The way most Indian families are structured and having children after marriage is considered a given and not a choice that people should exercise. Once someone is married, after a few years everyone they know, from family to friends, starts directly or indirectly asking them when they are having children. In the society where I live, there is a designated age for everything a woman (and a man) has to do, and you have to adhere to their norms. Finish your graduation at 22, get married at 24–25, have kids immediately or one year later.
Society and patriarchy have never given them any other choice or opinions on the matter. It has become a norm that a woman should become a mother, just because she can give birth to children.
Why? Why didn’t anyone question it before? Why didn’t anyone just stop for a moment and think whether motherhood is really their cup of tea? Do we not minimize the importance of a woman’s career by this? Don’t we just assume that all mothers can conceive and not even consider whether they want to? Are we not reinforcing the stereotypes by asking the woman and not the man?
If you do talk about not being ready to have kids, you are called a selfish woman or given advice on why motherhood is the best thing a woman can experience. Childbirth is often romanticized. It’s a happy picture of the baby being handed to the new mother, who clasps the child to her bosom and cries happy tears. Women are conditioned to treat motherhood as their greatest achievement. Women often succumb to societal pressure and choose to conceive even if they are not actually ready rather answering the gibberish questions.
Girls should not feel guilty when asked these questions as there is nothing wrong with following your heart and choosing your own way of living your life. You should choose motherhood only if you want to, not because others force you to.
It’s a big responsibility to raise a child. Parents, especially a mother, need to be physically and mentally prepared before taking the ‘big decision’. It is an irony that in our country all that is important is to have children and not how they are brought up. There is a perpetuation of the notion that women are somehow incomplete, unsuccessful, or unhappy if they are not having kids. There is nothing wrong with having children and there’s nothing wrong with not having them, it’s just a matter of choice.

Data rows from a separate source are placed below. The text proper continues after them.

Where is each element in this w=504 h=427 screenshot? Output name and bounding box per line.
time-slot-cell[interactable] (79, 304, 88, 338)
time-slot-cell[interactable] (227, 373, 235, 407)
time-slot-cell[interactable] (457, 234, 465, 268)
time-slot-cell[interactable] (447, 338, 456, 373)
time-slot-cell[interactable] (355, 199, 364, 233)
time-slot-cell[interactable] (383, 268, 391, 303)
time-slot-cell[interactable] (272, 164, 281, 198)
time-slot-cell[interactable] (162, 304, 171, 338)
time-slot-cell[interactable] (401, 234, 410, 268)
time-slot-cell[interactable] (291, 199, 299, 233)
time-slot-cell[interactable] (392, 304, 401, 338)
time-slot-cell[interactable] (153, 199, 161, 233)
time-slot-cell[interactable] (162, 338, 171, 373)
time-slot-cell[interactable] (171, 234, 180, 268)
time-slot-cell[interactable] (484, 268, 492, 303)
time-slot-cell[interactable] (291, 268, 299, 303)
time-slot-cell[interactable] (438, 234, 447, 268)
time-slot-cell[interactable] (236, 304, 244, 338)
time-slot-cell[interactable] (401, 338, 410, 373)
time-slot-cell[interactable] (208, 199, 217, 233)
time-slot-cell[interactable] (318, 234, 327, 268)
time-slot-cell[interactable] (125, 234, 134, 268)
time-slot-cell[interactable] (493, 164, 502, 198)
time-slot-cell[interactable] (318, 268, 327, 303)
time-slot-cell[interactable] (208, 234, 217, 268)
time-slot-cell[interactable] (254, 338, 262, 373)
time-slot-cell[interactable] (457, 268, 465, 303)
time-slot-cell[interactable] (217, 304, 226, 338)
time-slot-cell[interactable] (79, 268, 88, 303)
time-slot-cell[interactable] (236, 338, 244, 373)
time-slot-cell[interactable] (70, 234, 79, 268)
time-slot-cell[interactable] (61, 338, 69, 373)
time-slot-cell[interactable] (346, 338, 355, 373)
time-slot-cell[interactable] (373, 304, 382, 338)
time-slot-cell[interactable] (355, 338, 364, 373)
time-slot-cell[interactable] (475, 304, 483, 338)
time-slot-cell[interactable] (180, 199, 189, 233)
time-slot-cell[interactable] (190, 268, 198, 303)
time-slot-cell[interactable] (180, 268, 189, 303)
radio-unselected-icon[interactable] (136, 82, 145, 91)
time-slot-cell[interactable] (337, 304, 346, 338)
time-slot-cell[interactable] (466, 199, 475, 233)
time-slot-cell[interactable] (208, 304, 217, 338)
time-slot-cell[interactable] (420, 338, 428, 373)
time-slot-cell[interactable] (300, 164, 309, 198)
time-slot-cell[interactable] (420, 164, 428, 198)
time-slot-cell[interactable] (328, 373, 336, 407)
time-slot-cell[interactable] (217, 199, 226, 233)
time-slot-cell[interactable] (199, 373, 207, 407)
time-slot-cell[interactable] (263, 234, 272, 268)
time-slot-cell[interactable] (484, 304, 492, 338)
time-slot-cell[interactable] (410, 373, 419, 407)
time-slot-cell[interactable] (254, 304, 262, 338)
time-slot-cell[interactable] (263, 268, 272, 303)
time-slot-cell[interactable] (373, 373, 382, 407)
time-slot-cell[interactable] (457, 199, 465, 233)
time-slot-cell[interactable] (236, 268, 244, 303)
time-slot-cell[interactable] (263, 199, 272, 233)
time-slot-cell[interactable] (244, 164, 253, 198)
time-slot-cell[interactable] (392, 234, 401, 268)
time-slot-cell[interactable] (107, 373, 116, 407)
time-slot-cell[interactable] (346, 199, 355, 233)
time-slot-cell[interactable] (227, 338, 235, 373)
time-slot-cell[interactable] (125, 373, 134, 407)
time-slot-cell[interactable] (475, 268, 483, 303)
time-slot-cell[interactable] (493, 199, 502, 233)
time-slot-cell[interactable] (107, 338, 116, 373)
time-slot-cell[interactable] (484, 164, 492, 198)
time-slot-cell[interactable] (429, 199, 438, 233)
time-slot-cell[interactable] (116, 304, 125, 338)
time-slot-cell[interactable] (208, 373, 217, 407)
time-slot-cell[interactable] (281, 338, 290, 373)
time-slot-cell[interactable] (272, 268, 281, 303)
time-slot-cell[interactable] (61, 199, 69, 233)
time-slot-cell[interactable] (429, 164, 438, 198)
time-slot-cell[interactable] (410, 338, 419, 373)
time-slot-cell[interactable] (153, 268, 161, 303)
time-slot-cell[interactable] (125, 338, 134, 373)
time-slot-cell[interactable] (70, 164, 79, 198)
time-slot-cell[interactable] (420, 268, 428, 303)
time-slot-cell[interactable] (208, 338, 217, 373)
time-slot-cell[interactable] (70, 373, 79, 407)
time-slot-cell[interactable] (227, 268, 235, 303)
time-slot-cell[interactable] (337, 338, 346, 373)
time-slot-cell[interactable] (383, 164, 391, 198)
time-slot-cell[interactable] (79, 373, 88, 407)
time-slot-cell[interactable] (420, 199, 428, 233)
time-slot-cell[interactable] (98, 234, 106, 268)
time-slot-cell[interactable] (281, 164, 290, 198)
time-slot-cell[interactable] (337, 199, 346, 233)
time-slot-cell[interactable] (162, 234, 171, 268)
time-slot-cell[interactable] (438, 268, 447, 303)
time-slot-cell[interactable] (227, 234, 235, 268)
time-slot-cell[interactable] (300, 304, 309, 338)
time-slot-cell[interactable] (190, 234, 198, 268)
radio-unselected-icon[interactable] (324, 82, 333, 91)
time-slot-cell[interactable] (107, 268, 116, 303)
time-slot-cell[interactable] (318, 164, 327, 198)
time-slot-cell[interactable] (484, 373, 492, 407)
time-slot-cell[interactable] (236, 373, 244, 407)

Advertisements, movies, and TV shows reinforce the belief that motherhood is the only purpose of women’s existence. The socio-cultural impact of advertisements is huge and it is important that brands and agencies realize this. Women are told that they are inherently nurturing, selfless, and sacrificing. Hindu religious imagery sentimentalizes and idealizes motherhood. The conceptualizations of the Devi-Ma (Goddess-Mother) in Hindu tradition are reinforced by the many goddesses in the Hindu pantheon. Such religious myths, perpetuated throughout the centuries, enforce the belief that motherhood is an essential part of being a woman.
Motherhood is and should be a choice – but only if it’s made willingly, happily, and under no pressure from the family or loved ones. One should also acknowledge that this choice is also about shared parental duties. If more people were supportive of women’s choices to have or not to have a baby, we would definitely have happier moms, happier babies, and definitely a happier society – one that is more balanced, more equal, and more accepting of both men’s and women’s life choices.